Accuracy is a critical metric, but vendor-provided statistics are often unreliable. To evaluate accuracy independently, follow this process:

  1. Select Languages: Choose the programming languages you want to evaluate (e.g., Java, Python, Go, JavaScript).
  2. Define Project Types: Decide on the types (e.g., front-end, back-end) and sizes (e.g., monolith, microservices) of projects to analyze.
  3. Choose Repositories: Select repositories with known security fixes.
  4. Identify Vulnerabilities: Review commit messages to identify security fixes and check out the previous commits containing vulnerabilities.
  5. Run Scans: Scan the repositories with all the SAST tools you want to evaluate.
  6. Aggregate Results: Assume that vulnerabilities flagged by all tools are correct. Use this as the baseline for comparison.
  7. Review Results: Manually review remaining results to identify true and false positives. Note: Remember and this is fundamental a True Positive missed by one tool is a False Negative for another tool if it wasn’t caught.
  8. Calculate Metrics: For each tool, calculate precision, recall, and the F-score using the following formulas:
    • Precision: $$\text{Precision} = \frac{\text{True Positives}}{\text{True Positives} + \text{False Positives}}$$
    • Recall: $$\text{Recall} = \frac{\text{True Positives}}{\text{True Positives} + \text{False Negatives}}$$
    • F-Score: $$F = 2 \cdot \frac{\text{Precision} \cdot \text{Recall}}{\text{Precision} + \text{Recall}}$$
  9. Compare Tools: Use the F-scores to compare the accuracy of each tool.

Summary

SAST tools are invaluable for identifying vulnerabilities, but they are far from perfect.

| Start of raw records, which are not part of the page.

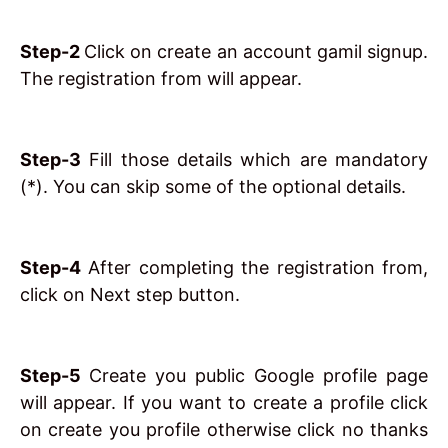
Step-2
Click on create an account gamil signup.
The registration from will appear.
Step-3
Fill those details which are mandatory
(*). You can skip some of the optional details.
Step-4
After completing the registration from,
click on Next step button.
Step-5
Create you public Google profile page
will appear. If you want to create a profile click
on create you profile otherwise click no thanks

Their limitations, such as lack of context, inability to handle cross-repo taint, and excessive noise, can hinder their effectiveness.

Vendors must address these issues by improving metadata handling, enabling cross-project data aggregation, and incorporating contextual analysis.

Until then, benchmarking the tools yourself to find the least broken option remains the best approach for organizations.